In an interview at this year’s Toronto Luminato Festival the author Peter Carey suggested that in many ways we’re still living in the 19th century.
The remarkable technological advances that were cause and consequence of the industrial revolution did not, in the 19th century, produce any real awareness of their long term implications for the planet’s health. On the contrary, technology combined with the facile promise of endless economic growth was to be our salvation. Carey went on to remark that most writers at the Wall Street Journal today still think this way. For the benefit of his Canadian audience, he could have said the same of The National Post and The Globe and Mail. There is still little sense, in other words, that our ceaseless preoccupation with technology and growth is today producing potentially dire consequences for the planet.
The climate crisis is among the themes in Carey’s latest novel, The Chemistry of Tears. The peril in which the planet finds itself serves as a backdrop to the story of the novel’s two main characters, one from the 19th century and the other living in the present.
Henry Brandling is a 19th century Englishman whose daughter has died from illness and whose son may suffer the same fate. His marriage is buckling under the strain of the loss of their children. In a desperate bid to save both his son and his marriage, Henry sets off for Germany in the somewhat strange hope of finding a German clockmaker who will build an automaton in the form of a duck. He is convinced the duck will help to restore his son’s health and redeem his wife’s love for him.

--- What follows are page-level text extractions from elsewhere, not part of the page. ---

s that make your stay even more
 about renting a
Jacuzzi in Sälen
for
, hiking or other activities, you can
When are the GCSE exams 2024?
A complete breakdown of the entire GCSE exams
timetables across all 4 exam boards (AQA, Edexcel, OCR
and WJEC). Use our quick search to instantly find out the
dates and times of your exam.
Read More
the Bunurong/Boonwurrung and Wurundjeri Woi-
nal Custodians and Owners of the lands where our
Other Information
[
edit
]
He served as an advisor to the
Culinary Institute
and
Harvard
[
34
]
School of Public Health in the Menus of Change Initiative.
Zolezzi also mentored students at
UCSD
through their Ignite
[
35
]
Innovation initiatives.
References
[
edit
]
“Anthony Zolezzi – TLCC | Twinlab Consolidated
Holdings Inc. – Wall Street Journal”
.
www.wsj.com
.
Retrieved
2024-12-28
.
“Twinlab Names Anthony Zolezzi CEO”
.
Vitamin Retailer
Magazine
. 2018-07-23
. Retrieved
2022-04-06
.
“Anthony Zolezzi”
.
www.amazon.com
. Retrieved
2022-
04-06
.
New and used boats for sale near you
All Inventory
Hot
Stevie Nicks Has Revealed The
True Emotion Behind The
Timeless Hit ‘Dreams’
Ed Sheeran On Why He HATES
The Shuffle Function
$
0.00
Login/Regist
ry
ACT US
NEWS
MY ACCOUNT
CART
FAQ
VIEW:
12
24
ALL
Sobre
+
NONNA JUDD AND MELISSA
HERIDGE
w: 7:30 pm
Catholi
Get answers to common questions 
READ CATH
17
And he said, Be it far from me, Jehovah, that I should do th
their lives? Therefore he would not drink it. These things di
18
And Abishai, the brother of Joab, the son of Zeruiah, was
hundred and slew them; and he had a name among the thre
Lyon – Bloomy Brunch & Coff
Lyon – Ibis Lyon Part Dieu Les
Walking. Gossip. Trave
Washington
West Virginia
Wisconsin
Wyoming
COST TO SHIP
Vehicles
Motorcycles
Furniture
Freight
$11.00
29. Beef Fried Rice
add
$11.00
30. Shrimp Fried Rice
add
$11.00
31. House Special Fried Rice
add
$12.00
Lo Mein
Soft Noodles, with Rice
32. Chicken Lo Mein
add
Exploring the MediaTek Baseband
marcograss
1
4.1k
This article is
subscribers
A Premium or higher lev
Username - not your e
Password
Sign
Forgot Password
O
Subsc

Catherine Gehrig is the novel’s other main character. The story begins with her grim discovery that her married lover and colleague of many years has died suddenly. She is overwhelmed with despair and an unanticipated loneliness. No one, or so she thought, knew of their affair. So she is left to endure the pain of his sudden departure alone. She cannot even attend his funeral. But one sensitive colleague at the museum at which she works knows of their relationship and understands the depth of her grief. He takes it upon himself to ensure she will have a productive distraction to help get her through the dark days ahead. The distraction is in the form of a project: reconstruct the automaton that Henry endeavored to have made for his sick son so many years ago. The past and the present are thus linked and much of the novel is an attempt to explore their complex connection.
The discovery of the automaton includes Henry’s detailed account of his travels. He kept a diary, documenting not only his progress, but his love for his son and his hopes to renew his wife’s love for him. There is something quietly heroic in the way Henry carries himself. The notion that an automated duck would do much to save an ailing child might, at first glance, appear Quixote like. But Carey’s aim does not appear to have been to create a delusional character. On the contrary, he strikes the reader as well grounded even as he encounters a strange, unpredictable and occasionally threatening array of Germans in whom he must place his trust. In any case, Catherine grows obsessed with Henry and to a lesser extent, his ailing son.
It is on this level that the novel works best. The written word is a source of mysterious power connecting the two characters over space and time. Henry’s diary – written more than a century earlier – not only survives the past but acts like a bridge to it. Reading of Henry’s lonely quest stirs to life a complicated set of emotions in Catherine. The diary doesn’t relieve Catherine’s pain: she remains distraught, vulnerable and irritable throughout the entire novel. Nor does it always inspire noble impulses: Catherine jealously guards the diary from other inquiring minds. But it somehow leaves her feeling less isolated in the world. “I sought Henry, Henry alive, good-hearted Henry. How essential was his company in this endless night. I read. He wrote.”
That the written word is a source of mysterious power is to be expected in a Carey novel. He is regarded by many as one of the greatest living novelists in part because of his inventiveness with language. He writes concisely, but playfully and often beautifully.
Their door might spring open, slamming rudely against the wall, and next would appear that wheaten-haired child, laughing, hippity hoppity. I confess it hurt my heart. Soon I would observe him from a window, leaping across the fallen stooks, like a lucky hare recovered from the trap, speeding strangely across the harvest stubble, on his way to places I could not pronounce. He was surely an immensely clever, little fidget, returning with his oily secrets wrapped in handkerchiefs or rags.
Lovers of Carey’s prose will not be disappointed with his latest offering.
In other ways, the connections Carey establishes between the past and present are less satisfying, at least for this reader. The death of Catherine’s lover occurs on the same day as oil begins to spread like a cancer in the Gulf of Mexico. Catherine occasionally refers to London’s blistering late April heat. In another passing reference, the reader learns drought is threatening parts of Africa. To be sure, in works of fiction no explanation is required for these sorts of oblique references. Yet one feels that there is a point Carey is attempting to convey, but what is far from clear. Is it that we are still living in the 19th century insofar as we still don’t appreciate the extent to which the climate is in peril? Or is that the technological boon that took off in the late 19th century has led us to the point of crisis today? Others will insist Carey deliberately and necessarily leaves any such questions unresolved. They too would have a point. It would be in keeping with one of the character’s embrace of ambiguity. We must learn to live with ambiguity, Catherine’s boss Henry Croft, reminds her as she struggles to make sense of her life. Not every question can be answered, not every mystery is meant to be solved.